Stereotactic Radiosurgery (SRS)
The department has been an innovator in the area of Stereotactic Radiosurgery (SRS). SRS is a method of treating lesions in the brain and at the skull base, with a highly concentrated dose of x-rays, by aiming radiation beams only at the target and not the surrounding brain. A very powerful dose can be delivered while making a risk of complications minimal. Drs.Goldstein and Liu use the latest radiosurgical planning system developed by Radionics Incorporated, known as X-Knife RT, in conjunction with two linear accelerators (LINAC). With this technology, the doctors are able to target the area of interest, as well as avoid radiation to critical parts of the brain. SRS is used to treat patients with a large variety of conditions, including gliomas, meningiomas, acoustic neuromas, other schwannomas, trigeminal neuralgia, and arterial venous malformations.
Image-Guided Neurosurgery
The Center for Image-Guided Surgery is dedicated to providing patients with the latest advances in neurosurgical technology. What these methods have in common are the incorporation of cutting edge imaging modalities, including intraoperative MRI, high-field strength MRI, and functional imaging into the treatment plan and surgical procedure itself. As part of our mission to advance the field of image-guided neurosurgery, we work in conjunction with other departments at UMDNJ, other leading medical centers, and various high-tech companies on a number of projects.
We were the first institution in North America, and only the second in the world, to use the innovative Pole Star N-10 intraoperative MRI system. We have recently installed the latest generation of this device, the Pole Star N-20. The acquisition of continually updated images during surgery, coupled with intraoperative navigation, allow for maximum precision of tumor resection and minimal disturbance of normal areas of the brain.
Intraoperative MRI allows the surgeon to monitor the progress of a procedure, for instance, during tumor removal. The possibility of a surgical cure is increased because no surprises are left for an MRI scan done the day after surgery, as was done in the past. The potential dangers of brain shift, whereby, during surgery the brain can move and render inaccurate coordinates obtained from preoperative imaging, is overcome by the freshening of images obtained during surgery.

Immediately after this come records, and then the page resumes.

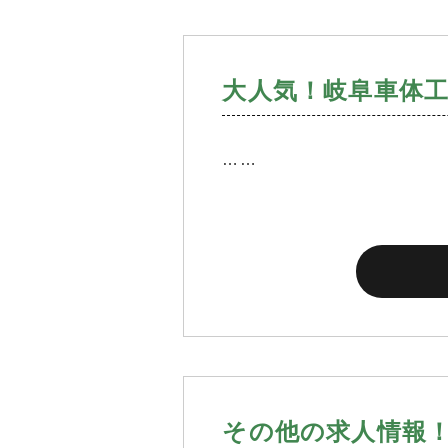
大人気！岐阜車体
……
その他の求人情報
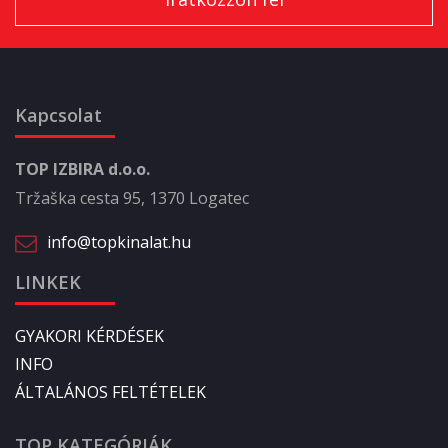
Kapcsolat
TOP IZBIRA d.o.o.
Tržaška cesta 95, 1370 Logatec
info@topkinalat.hu
LINKEK
GYAKORI KÉRDÉSEK
INFO
ÁLTALÁNOS FELTÉTELEK
TOP KATEGÓRIÁK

For image-guided surgery, we were the first to describe the method whereby critical brain areas (such as those responsible for movement, sensation, vision, and speech) can be mapped onto a computer in the operating room in a non-invasive way via intraoperative MRI. For example, using surgical navigation in the operating room, we can precisely define not just the location of a lesion, such as a tumor, but also areas of the brain that must be avoided during surgery. Our functional imaging laboratory also develops ways of mapping the surface of the brain along with the critical pathways, known as white matter, that connect the brain to other parts of the body. We also reported the first series of incorporation of functional MRI for stereotactic radiosurgery. Thus, we can utilize functional image guidance not just for open surgery, but also for non-invasive treatment of a variety of intracranial lesions.